Copy every line of the listing that holds the string "header".

++++++

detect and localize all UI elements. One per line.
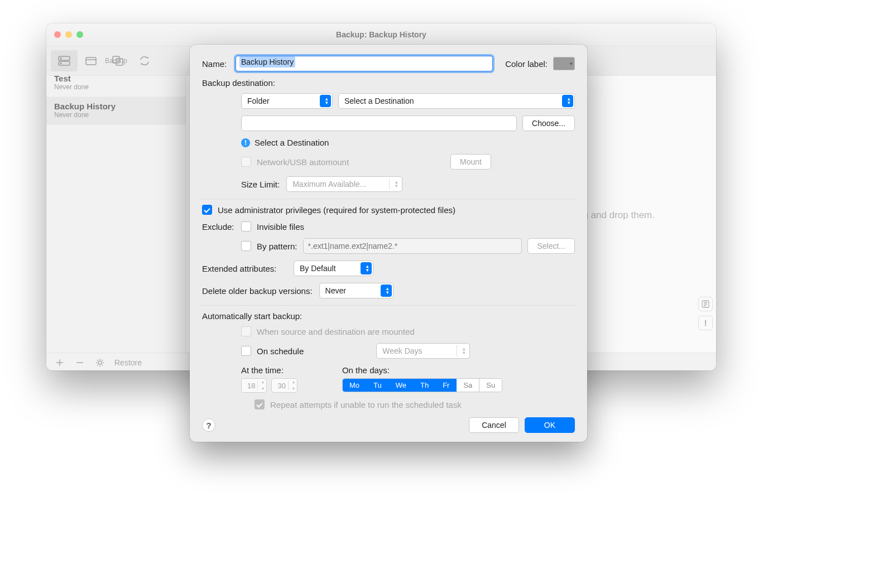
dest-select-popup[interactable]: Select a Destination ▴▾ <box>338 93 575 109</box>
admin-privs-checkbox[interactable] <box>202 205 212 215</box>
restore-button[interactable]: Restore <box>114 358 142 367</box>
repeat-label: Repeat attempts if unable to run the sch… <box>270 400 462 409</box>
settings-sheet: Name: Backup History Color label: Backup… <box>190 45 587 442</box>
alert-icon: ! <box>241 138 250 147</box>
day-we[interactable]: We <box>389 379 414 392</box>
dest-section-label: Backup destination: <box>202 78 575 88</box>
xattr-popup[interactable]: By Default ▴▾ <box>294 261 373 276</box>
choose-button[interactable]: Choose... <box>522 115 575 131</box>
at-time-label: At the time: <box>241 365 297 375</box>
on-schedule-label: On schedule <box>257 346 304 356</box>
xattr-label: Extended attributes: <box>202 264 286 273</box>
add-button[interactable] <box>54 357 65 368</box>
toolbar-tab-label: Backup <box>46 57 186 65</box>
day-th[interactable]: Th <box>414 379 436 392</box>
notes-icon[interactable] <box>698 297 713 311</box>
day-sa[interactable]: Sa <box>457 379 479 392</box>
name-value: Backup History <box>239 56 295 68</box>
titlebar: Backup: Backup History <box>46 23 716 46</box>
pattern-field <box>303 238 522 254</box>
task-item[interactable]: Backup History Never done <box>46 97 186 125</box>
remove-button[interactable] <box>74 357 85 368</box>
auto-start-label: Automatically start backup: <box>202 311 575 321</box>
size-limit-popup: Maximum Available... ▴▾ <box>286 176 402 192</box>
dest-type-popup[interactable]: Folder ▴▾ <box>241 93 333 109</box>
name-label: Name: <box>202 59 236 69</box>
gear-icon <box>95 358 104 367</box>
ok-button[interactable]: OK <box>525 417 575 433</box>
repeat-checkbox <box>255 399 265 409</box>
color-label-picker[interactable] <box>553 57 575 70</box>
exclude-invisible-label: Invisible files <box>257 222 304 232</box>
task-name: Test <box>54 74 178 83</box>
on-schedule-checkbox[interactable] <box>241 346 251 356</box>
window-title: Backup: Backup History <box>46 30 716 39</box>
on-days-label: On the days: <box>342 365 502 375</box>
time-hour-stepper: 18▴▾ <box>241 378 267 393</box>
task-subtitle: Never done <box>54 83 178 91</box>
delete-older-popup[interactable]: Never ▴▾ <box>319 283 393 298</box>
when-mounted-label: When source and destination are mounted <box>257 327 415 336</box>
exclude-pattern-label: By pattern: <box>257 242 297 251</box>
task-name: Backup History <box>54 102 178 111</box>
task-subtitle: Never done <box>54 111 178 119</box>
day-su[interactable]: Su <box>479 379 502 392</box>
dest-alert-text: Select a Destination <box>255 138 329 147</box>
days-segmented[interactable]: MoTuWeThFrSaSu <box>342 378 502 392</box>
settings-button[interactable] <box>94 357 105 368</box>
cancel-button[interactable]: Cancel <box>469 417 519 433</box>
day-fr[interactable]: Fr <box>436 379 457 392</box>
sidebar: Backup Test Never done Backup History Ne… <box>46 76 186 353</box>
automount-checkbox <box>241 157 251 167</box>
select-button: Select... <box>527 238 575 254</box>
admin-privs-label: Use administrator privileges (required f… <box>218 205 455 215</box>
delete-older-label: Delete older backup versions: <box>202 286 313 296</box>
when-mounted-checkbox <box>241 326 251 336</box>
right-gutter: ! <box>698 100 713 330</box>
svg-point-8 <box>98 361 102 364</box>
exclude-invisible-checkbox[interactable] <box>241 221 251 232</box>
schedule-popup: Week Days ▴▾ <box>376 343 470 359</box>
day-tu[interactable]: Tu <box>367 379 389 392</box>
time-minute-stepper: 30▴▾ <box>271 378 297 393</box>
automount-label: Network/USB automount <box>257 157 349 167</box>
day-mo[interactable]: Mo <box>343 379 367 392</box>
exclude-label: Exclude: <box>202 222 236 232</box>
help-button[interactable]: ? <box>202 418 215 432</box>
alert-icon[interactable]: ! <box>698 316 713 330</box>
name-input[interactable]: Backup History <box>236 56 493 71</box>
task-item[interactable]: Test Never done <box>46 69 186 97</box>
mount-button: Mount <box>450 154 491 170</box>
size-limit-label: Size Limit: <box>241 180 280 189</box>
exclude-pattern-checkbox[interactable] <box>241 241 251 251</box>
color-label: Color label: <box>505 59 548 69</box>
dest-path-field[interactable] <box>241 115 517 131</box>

++++++

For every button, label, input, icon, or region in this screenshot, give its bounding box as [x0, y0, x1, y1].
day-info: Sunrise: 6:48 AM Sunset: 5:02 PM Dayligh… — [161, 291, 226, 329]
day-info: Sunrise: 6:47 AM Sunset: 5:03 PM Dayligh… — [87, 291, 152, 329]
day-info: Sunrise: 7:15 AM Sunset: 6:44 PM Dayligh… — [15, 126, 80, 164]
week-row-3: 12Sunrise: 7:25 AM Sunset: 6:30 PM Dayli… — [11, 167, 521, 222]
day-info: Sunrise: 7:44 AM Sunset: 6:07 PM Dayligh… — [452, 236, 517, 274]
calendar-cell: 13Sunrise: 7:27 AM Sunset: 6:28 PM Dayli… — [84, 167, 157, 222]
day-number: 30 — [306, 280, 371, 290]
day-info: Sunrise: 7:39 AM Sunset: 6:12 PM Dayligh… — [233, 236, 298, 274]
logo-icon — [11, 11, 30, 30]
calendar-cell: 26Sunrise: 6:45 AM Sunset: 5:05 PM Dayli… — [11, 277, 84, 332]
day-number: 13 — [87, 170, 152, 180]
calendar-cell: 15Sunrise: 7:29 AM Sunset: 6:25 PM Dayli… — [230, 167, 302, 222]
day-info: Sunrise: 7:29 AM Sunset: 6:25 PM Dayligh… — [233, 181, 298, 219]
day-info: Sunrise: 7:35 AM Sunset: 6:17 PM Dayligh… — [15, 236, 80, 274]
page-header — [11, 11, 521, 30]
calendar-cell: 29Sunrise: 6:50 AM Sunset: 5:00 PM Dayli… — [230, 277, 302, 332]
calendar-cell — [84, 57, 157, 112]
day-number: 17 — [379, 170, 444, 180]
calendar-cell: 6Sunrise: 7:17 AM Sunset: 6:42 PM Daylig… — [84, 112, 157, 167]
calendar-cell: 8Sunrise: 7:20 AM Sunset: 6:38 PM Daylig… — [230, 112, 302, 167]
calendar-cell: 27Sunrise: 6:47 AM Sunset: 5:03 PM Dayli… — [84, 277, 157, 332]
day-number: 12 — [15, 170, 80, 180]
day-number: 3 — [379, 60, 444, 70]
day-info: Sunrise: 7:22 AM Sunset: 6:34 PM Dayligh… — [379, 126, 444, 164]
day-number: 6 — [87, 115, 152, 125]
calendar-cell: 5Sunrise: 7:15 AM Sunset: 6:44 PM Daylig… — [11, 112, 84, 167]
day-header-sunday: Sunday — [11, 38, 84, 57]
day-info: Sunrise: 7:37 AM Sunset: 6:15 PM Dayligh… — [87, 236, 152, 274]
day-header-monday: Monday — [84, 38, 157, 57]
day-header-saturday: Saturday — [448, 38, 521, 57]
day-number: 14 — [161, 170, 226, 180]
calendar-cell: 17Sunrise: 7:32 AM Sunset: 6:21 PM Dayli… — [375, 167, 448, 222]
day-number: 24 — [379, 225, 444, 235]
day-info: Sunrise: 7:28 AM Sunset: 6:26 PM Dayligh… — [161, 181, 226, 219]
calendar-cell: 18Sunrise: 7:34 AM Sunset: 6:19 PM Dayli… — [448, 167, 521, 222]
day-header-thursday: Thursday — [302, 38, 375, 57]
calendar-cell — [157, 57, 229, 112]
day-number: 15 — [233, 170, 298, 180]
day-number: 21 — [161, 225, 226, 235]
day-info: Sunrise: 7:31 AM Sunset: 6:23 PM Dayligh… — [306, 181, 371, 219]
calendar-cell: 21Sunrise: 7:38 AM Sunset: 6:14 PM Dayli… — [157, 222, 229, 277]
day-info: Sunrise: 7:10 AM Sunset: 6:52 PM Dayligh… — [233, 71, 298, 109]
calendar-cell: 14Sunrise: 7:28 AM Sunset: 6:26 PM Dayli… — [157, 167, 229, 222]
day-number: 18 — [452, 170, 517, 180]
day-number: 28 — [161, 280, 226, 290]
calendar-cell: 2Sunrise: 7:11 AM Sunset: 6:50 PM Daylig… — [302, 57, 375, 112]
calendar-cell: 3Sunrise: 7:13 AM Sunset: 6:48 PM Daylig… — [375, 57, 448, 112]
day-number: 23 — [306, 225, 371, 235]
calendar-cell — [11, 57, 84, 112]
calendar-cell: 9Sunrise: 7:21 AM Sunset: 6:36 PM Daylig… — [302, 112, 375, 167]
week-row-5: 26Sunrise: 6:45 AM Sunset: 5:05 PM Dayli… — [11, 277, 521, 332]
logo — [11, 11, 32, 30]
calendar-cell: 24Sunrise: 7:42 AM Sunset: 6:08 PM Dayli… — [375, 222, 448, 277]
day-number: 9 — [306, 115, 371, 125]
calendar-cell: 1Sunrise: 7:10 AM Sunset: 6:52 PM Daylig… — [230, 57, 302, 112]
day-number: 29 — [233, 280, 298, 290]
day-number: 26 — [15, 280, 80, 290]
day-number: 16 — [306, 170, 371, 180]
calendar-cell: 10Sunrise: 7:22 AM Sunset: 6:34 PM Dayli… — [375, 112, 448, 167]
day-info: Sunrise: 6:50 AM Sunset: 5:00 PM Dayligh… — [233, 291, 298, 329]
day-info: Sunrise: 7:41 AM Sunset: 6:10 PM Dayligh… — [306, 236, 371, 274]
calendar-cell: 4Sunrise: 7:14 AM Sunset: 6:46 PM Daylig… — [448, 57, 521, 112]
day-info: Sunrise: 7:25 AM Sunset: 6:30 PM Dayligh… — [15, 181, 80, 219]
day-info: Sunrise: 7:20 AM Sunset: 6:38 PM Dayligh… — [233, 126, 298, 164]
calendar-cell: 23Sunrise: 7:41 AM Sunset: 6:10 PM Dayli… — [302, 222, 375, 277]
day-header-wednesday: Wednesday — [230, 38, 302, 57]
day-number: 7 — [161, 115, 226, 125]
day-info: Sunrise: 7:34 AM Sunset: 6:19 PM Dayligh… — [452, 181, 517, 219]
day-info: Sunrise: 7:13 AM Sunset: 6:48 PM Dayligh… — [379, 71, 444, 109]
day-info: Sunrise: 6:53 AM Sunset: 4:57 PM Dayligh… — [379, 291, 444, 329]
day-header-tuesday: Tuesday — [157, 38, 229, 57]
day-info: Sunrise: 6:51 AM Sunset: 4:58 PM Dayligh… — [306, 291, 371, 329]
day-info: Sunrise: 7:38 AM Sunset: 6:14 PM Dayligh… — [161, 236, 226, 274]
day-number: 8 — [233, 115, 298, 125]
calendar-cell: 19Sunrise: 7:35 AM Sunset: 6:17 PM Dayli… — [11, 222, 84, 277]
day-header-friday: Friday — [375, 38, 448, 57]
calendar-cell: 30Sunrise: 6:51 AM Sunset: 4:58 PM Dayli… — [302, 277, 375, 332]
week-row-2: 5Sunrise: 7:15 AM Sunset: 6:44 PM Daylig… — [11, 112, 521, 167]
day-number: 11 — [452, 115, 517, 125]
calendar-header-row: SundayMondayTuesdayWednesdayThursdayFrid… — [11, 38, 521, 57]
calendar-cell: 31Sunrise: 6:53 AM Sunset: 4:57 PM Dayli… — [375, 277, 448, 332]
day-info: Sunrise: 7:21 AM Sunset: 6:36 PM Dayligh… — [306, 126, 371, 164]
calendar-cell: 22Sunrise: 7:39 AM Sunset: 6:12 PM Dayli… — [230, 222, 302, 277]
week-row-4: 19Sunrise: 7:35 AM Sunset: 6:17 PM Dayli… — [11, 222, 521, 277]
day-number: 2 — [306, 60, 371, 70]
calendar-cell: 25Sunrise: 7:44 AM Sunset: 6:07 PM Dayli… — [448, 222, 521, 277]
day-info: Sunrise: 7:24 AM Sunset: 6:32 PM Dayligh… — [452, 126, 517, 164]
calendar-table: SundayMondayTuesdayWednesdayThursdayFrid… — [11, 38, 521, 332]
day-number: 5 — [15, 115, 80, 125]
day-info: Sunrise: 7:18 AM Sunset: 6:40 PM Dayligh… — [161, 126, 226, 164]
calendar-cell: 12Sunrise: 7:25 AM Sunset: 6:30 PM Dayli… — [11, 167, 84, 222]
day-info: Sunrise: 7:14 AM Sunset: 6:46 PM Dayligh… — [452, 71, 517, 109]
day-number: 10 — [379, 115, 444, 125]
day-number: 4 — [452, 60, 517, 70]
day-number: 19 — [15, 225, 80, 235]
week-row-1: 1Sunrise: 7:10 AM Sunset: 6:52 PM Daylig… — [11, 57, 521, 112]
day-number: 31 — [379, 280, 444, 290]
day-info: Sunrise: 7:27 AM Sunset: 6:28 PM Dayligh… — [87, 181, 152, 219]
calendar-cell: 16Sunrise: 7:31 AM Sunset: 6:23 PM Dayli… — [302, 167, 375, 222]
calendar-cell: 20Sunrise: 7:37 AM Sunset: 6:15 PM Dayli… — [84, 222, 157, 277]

++++++

- **Expected output**
page-header — [11, 11, 521, 30]
day-header-sunday: Sunday — [11, 38, 84, 57]
day-header-monday: Monday — [84, 38, 157, 57]
day-header-saturday: Saturday — [448, 38, 521, 57]
day-header-thursday: Thursday — [302, 38, 375, 57]
day-header-wednesday: Wednesday — [230, 38, 302, 57]
day-header-tuesday: Tuesday — [157, 38, 229, 57]
day-header-friday: Friday — [375, 38, 448, 57]
calendar-header-row: SundayMondayTuesdayWednesdayThursdayFrid… — [11, 38, 521, 57]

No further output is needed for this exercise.